■ Prompt
Where a line of the material includes the string "folder", copy that line.

■ Data for review

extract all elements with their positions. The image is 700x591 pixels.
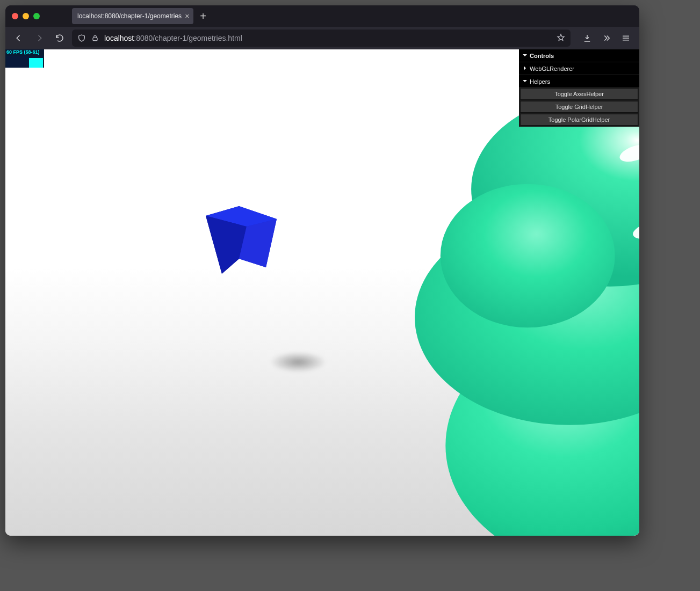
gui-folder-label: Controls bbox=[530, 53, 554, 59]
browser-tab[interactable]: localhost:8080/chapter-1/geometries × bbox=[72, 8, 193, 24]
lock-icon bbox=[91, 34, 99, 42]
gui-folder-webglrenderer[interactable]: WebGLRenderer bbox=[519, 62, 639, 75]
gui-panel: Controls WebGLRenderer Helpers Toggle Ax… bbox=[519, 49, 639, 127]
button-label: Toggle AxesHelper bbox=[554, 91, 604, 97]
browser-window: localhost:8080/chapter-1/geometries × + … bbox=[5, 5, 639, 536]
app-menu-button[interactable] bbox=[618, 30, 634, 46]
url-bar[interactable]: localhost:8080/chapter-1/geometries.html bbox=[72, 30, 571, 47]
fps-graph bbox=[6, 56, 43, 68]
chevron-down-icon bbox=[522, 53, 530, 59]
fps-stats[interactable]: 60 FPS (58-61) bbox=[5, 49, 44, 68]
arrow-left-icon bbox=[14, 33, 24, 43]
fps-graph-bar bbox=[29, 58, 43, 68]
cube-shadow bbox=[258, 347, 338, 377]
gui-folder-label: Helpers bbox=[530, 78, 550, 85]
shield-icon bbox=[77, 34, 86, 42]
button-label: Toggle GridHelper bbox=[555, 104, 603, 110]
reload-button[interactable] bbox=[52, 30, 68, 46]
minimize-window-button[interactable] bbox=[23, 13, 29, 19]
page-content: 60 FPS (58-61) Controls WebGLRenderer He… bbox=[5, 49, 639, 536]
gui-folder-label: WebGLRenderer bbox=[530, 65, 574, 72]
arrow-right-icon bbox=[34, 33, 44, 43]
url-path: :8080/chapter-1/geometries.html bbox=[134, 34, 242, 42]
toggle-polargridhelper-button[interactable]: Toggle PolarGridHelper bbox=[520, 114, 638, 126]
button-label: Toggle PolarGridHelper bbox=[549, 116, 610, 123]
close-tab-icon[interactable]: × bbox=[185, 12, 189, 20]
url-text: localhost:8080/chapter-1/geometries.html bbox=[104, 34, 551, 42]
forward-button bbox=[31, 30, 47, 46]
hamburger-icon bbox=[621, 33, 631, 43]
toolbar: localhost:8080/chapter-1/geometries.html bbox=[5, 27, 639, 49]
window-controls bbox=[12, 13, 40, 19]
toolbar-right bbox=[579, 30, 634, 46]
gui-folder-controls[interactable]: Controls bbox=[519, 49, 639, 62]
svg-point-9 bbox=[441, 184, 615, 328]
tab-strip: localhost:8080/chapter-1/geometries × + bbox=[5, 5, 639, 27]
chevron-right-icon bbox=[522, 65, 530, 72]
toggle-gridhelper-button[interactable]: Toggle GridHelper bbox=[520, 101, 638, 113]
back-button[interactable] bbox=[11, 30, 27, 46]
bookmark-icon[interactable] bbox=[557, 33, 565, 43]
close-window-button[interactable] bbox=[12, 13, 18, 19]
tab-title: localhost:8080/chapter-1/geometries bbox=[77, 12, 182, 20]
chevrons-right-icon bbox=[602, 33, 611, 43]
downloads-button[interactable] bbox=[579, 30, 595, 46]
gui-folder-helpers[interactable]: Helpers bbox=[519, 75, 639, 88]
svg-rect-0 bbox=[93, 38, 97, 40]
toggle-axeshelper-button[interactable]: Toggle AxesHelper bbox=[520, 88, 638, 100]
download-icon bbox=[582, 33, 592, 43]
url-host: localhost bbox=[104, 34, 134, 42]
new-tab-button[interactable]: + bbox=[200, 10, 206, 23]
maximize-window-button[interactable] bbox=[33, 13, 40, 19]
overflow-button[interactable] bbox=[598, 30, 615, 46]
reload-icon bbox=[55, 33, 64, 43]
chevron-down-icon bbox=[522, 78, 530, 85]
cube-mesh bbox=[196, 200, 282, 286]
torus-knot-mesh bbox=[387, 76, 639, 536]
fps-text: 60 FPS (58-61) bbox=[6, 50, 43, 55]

■ Response to the exercise
gui-folder-label: Controls bbox=[530, 53, 554, 59]
gui-folder-webglrenderer[interactable]: WebGLRenderer bbox=[519, 62, 639, 75]
gui-folder-label: Helpers bbox=[530, 78, 550, 85]
gui-folder-label: WebGLRenderer bbox=[530, 65, 574, 72]
gui-folder-controls[interactable]: Controls bbox=[519, 49, 639, 62]
gui-folder-helpers[interactable]: Helpers bbox=[519, 75, 639, 88]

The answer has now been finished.